Le Parkour[1], though crystallised into its current guise by a group of young Frenchmen known as the Yamakasi sometime in the 1980s, is a practice the roots of which precede records. It has drawn on a myriad of sources, been inspired by a number of notable individuals and evolved through several traditions to arrive at the modern discipline now referred to as parkour or free-running. Names and labels come and go, of course, and the outward visage of this discipline has shifted and modified itself countless times. However, behind whatever appearance has been fashionable at the time, at its core there has always existed an eternal constant – the means, the end, the method and the goal of parkour: Movement.

Put as concisely as possible, parkour is the refinement of one’s body movement during the interaction with one’s environment as one progresses though it. One ostensible ‘aim’ of the discipline is to be able to traverse any terrain as swiftly and fluidly as possible with efficiency, grace and precision. However, to say this is the only aim of this broad-ranging and eclectic practice would be to place a rather narrow definition on something which, in actuality, tends to defy such definitions. This ‘getting from A to B’ designation would exclude thousands of practitioners.
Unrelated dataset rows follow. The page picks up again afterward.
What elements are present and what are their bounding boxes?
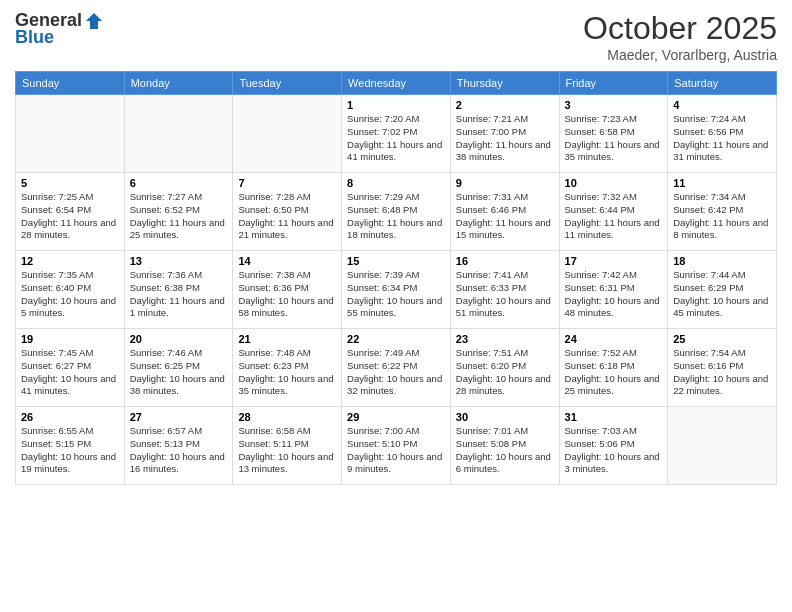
table-row [124, 95, 233, 173]
table-row: 24Sunrise: 7:52 AMSunset: 6:18 PMDayligh… [559, 329, 668, 407]
day-number: 28 [238, 411, 336, 423]
day-number: 17 [565, 255, 663, 267]
day-number: 24 [565, 333, 663, 345]
day-info: Sunrise: 7:54 AMSunset: 6:16 PMDaylight:… [673, 347, 771, 398]
day-number: 22 [347, 333, 445, 345]
day-info: Sunrise: 7:36 AMSunset: 6:38 PMDaylight:… [130, 269, 228, 320]
day-info: Sunrise: 7:27 AMSunset: 6:52 PMDaylight:… [130, 191, 228, 242]
day-number: 27 [130, 411, 228, 423]
day-info: Sunrise: 7:49 AMSunset: 6:22 PMDaylight:… [347, 347, 445, 398]
calendar-week-row: 12Sunrise: 7:35 AMSunset: 6:40 PMDayligh… [16, 251, 777, 329]
table-row [16, 95, 125, 173]
table-row: 27Sunrise: 6:57 AMSunset: 5:13 PMDayligh… [124, 407, 233, 485]
day-number: 20 [130, 333, 228, 345]
col-friday: Friday [559, 72, 668, 95]
day-info: Sunrise: 7:52 AMSunset: 6:18 PMDaylight:… [565, 347, 663, 398]
day-number: 5 [21, 177, 119, 189]
day-number: 7 [238, 177, 336, 189]
day-number: 12 [21, 255, 119, 267]
table-row: 2Sunrise: 7:21 AMSunset: 7:00 PMDaylight… [450, 95, 559, 173]
table-row: 10Sunrise: 7:32 AMSunset: 6:44 PMDayligh… [559, 173, 668, 251]
title-block: October 2025 Maeder, Vorarlberg, Austria [583, 10, 777, 63]
day-info: Sunrise: 7:44 AMSunset: 6:29 PMDaylight:… [673, 269, 771, 320]
table-row: 3Sunrise: 7:23 AMSunset: 6:58 PMDaylight… [559, 95, 668, 173]
table-row: 25Sunrise: 7:54 AMSunset: 6:16 PMDayligh… [668, 329, 777, 407]
day-number: 9 [456, 177, 554, 189]
table-row: 4Sunrise: 7:24 AMSunset: 6:56 PMDaylight… [668, 95, 777, 173]
table-row: 7Sunrise: 7:28 AMSunset: 6:50 PMDaylight… [233, 173, 342, 251]
day-number: 2 [456, 99, 554, 111]
day-info: Sunrise: 7:45 AMSunset: 6:27 PMDaylight:… [21, 347, 119, 398]
table-row: 21Sunrise: 7:48 AMSunset: 6:23 PMDayligh… [233, 329, 342, 407]
day-info: Sunrise: 7:41 AMSunset: 6:33 PMDaylight:… [456, 269, 554, 320]
day-number: 3 [565, 99, 663, 111]
day-info: Sunrise: 7:01 AMSunset: 5:08 PMDaylight:… [456, 425, 554, 476]
table-row: 26Sunrise: 6:55 AMSunset: 5:15 PMDayligh… [16, 407, 125, 485]
day-info: Sunrise: 6:58 AMSunset: 5:11 PMDaylight:… [238, 425, 336, 476]
day-number: 18 [673, 255, 771, 267]
logo-blue-text: Blue [15, 27, 54, 48]
day-number: 11 [673, 177, 771, 189]
day-number: 19 [21, 333, 119, 345]
day-number: 23 [456, 333, 554, 345]
table-row: 9Sunrise: 7:31 AMSunset: 6:46 PMDaylight… [450, 173, 559, 251]
day-number: 16 [456, 255, 554, 267]
day-info: Sunrise: 7:46 AMSunset: 6:25 PMDaylight:… [130, 347, 228, 398]
table-row: 16Sunrise: 7:41 AMSunset: 6:33 PMDayligh… [450, 251, 559, 329]
calendar-week-row: 1Sunrise: 7:20 AMSunset: 7:02 PMDaylight… [16, 95, 777, 173]
day-number: 21 [238, 333, 336, 345]
col-thursday: Thursday [450, 72, 559, 95]
day-number: 31 [565, 411, 663, 423]
table-row: 14Sunrise: 7:38 AMSunset: 6:36 PMDayligh… [233, 251, 342, 329]
table-row: 8Sunrise: 7:29 AMSunset: 6:48 PMDaylight… [342, 173, 451, 251]
day-number: 29 [347, 411, 445, 423]
day-info: Sunrise: 7:35 AMSunset: 6:40 PMDaylight:… [21, 269, 119, 320]
day-info: Sunrise: 7:32 AMSunset: 6:44 PMDaylight:… [565, 191, 663, 242]
month-title: October 2025 [583, 10, 777, 47]
day-info: Sunrise: 7:42 AMSunset: 6:31 PMDaylight:… [565, 269, 663, 320]
day-number: 14 [238, 255, 336, 267]
day-info: Sunrise: 7:00 AMSunset: 5:10 PMDaylight:… [347, 425, 445, 476]
table-row: 28Sunrise: 6:58 AMSunset: 5:11 PMDayligh… [233, 407, 342, 485]
day-number: 26 [21, 411, 119, 423]
table-row: 18Sunrise: 7:44 AMSunset: 6:29 PMDayligh… [668, 251, 777, 329]
table-row: 29Sunrise: 7:00 AMSunset: 5:10 PMDayligh… [342, 407, 451, 485]
table-row: 5Sunrise: 7:25 AMSunset: 6:54 PMDaylight… [16, 173, 125, 251]
table-row: 20Sunrise: 7:46 AMSunset: 6:25 PMDayligh… [124, 329, 233, 407]
calendar-week-row: 26Sunrise: 6:55 AMSunset: 5:15 PMDayligh… [16, 407, 777, 485]
table-row: 23Sunrise: 7:51 AMSunset: 6:20 PMDayligh… [450, 329, 559, 407]
col-monday: Monday [124, 72, 233, 95]
day-info: Sunrise: 7:28 AMSunset: 6:50 PMDaylight:… [238, 191, 336, 242]
table-row: 30Sunrise: 7:01 AMSunset: 5:08 PMDayligh… [450, 407, 559, 485]
day-number: 6 [130, 177, 228, 189]
day-info: Sunrise: 7:51 AMSunset: 6:20 PMDaylight:… [456, 347, 554, 398]
table-row: 19Sunrise: 7:45 AMSunset: 6:27 PMDayligh… [16, 329, 125, 407]
col-saturday: Saturday [668, 72, 777, 95]
table-row: 6Sunrise: 7:27 AMSunset: 6:52 PMDaylight… [124, 173, 233, 251]
day-info: Sunrise: 7:20 AMSunset: 7:02 PMDaylight:… [347, 113, 445, 164]
calendar-table: Sunday Monday Tuesday Wednesday Thursday… [15, 71, 777, 485]
day-info: Sunrise: 7:31 AMSunset: 6:46 PMDaylight:… [456, 191, 554, 242]
day-info: Sunrise: 7:29 AMSunset: 6:48 PMDaylight:… [347, 191, 445, 242]
table-row: 22Sunrise: 7:49 AMSunset: 6:22 PMDayligh… [342, 329, 451, 407]
location: Maeder, Vorarlberg, Austria [583, 47, 777, 63]
day-number: 1 [347, 99, 445, 111]
table-row [233, 95, 342, 173]
day-number: 13 [130, 255, 228, 267]
table-row: 13Sunrise: 7:36 AMSunset: 6:38 PMDayligh… [124, 251, 233, 329]
day-info: Sunrise: 7:23 AMSunset: 6:58 PMDaylight:… [565, 113, 663, 164]
day-number: 30 [456, 411, 554, 423]
col-tuesday: Tuesday [233, 72, 342, 95]
day-info: Sunrise: 6:57 AMSunset: 5:13 PMDaylight:… [130, 425, 228, 476]
calendar-week-row: 19Sunrise: 7:45 AMSunset: 6:27 PMDayligh… [16, 329, 777, 407]
day-info: Sunrise: 7:24 AMSunset: 6:56 PMDaylight:… [673, 113, 771, 164]
day-info: Sunrise: 7:38 AMSunset: 6:36 PMDaylight:… [238, 269, 336, 320]
day-info: Sunrise: 7:25 AMSunset: 6:54 PMDaylight:… [21, 191, 119, 242]
logo-icon [84, 11, 104, 31]
day-number: 10 [565, 177, 663, 189]
day-number: 25 [673, 333, 771, 345]
calendar-week-row: 5Sunrise: 7:25 AMSunset: 6:54 PMDaylight… [16, 173, 777, 251]
day-number: 4 [673, 99, 771, 111]
svg-marker-0 [86, 13, 102, 29]
day-info: Sunrise: 7:03 AMSunset: 5:06 PMDaylight:… [565, 425, 663, 476]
For example, for many practitioners the ‘goal’ of the art is simply to master their own physical vessel, to sophisticate their mobility and improve their overall agility. Some practise solely for reasons of health and fitness, while others do it for the fun of recapturing a childlike view of their surroundings. Yet more walk the path for more esoteric reasons, finding philosophy and contemplating ‘The Way’ as they go. In truth, most would admit to pursuing a combination of all these goals while perhaps emphasising one aspect above the rest.

Though parkour has evolved quite independently of other human movement training methodologies, it is evident that it shares the essential understanding of the intrinsic worth of non-linear, dynamic movement. The overlapping fields between such methodologies and parkour are numerous, and to identify and detail them all is beyond the scope of one article.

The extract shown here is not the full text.